*** Opening Materials provided ***

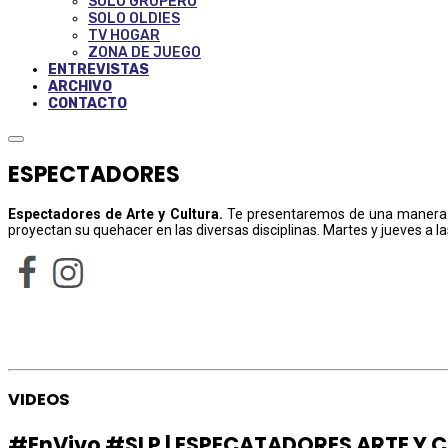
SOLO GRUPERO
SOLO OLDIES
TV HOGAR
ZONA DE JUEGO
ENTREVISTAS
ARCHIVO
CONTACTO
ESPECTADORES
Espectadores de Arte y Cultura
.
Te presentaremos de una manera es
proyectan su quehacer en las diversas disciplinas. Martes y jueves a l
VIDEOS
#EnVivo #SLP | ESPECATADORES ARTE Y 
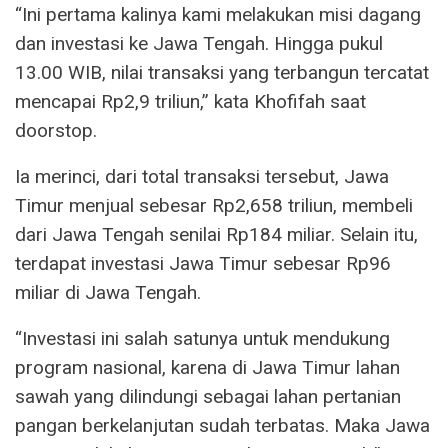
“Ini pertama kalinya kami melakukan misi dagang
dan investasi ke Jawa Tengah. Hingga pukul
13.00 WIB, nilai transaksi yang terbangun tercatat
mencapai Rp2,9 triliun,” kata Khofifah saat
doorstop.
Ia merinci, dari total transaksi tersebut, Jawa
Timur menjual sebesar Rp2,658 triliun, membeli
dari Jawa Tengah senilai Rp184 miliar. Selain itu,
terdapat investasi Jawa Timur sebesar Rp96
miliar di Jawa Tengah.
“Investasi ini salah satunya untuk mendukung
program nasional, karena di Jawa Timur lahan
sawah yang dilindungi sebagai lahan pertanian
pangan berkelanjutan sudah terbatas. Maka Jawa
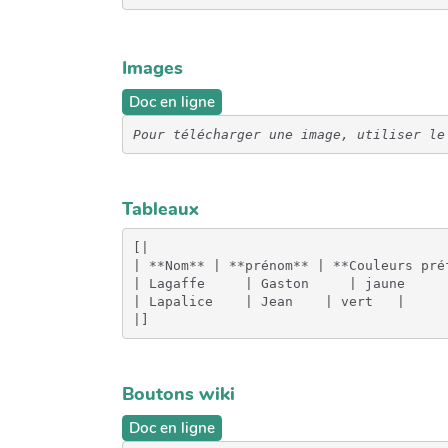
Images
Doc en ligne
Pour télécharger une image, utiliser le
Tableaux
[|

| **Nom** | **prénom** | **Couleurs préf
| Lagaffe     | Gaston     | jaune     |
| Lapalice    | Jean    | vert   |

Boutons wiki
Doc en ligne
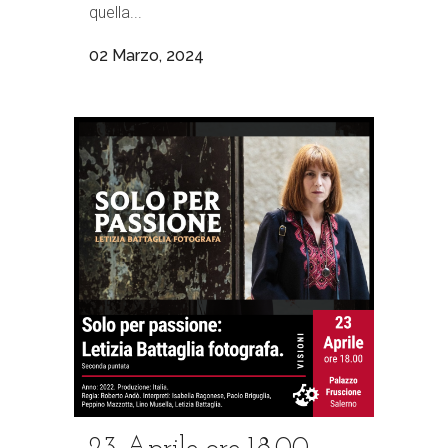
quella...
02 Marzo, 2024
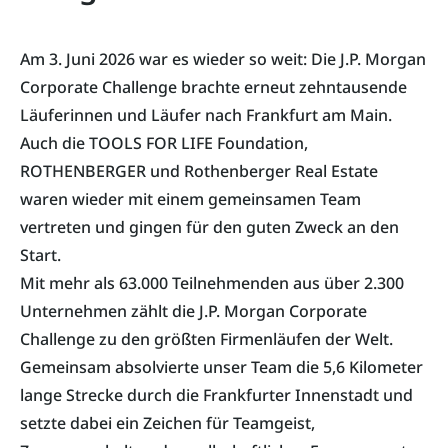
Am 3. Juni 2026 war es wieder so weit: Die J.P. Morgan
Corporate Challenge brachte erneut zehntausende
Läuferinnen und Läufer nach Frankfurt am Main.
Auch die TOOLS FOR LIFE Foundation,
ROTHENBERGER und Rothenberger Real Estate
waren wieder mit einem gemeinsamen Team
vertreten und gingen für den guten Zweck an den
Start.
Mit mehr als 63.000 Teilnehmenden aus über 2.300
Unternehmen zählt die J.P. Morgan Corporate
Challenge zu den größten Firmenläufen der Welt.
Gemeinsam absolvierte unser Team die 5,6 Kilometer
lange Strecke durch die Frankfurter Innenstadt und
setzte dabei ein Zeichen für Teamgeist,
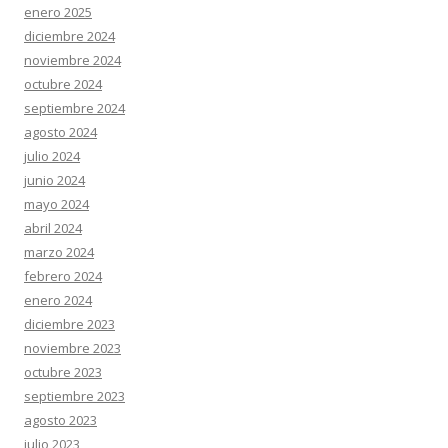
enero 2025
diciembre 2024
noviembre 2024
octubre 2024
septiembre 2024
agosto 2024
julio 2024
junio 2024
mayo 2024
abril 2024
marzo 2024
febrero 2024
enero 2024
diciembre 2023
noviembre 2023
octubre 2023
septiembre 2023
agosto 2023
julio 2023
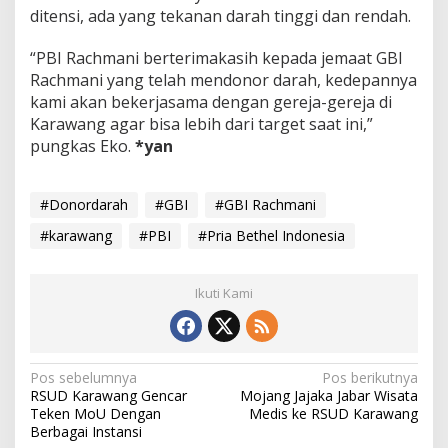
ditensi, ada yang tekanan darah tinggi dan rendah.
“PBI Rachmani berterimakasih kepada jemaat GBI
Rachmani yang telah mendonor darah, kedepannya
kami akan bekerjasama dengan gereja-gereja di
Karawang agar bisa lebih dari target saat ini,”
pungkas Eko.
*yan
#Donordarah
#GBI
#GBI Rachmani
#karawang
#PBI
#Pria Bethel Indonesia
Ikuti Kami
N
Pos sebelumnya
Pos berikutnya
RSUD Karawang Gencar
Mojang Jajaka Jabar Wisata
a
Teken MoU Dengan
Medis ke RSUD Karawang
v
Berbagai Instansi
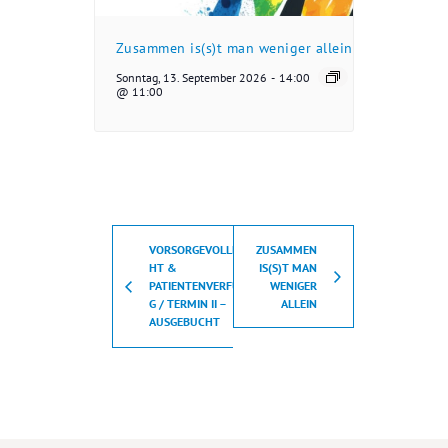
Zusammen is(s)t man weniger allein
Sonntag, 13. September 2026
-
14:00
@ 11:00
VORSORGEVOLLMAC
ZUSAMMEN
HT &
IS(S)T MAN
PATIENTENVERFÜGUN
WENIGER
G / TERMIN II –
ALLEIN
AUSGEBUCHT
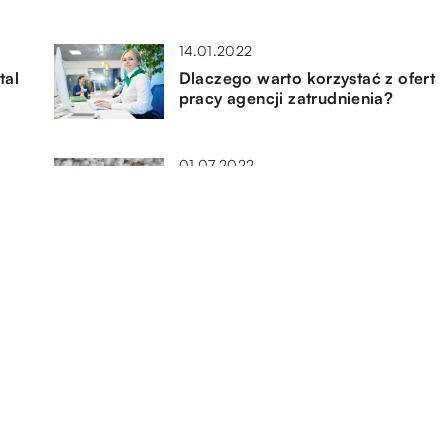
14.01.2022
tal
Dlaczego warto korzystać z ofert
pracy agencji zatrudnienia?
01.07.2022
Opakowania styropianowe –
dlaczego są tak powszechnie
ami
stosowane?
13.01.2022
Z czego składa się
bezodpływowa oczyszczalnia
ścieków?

*** Closing Materials provided ***

■ **Requirement**
Where in the records above does the word "saat" appear? Copy each line that holds it.

■ **Problem solution**
mencapai Rp2,9 triliun,” kata Khofifah saat
Karawang agar bisa lebih dari target saat ini,”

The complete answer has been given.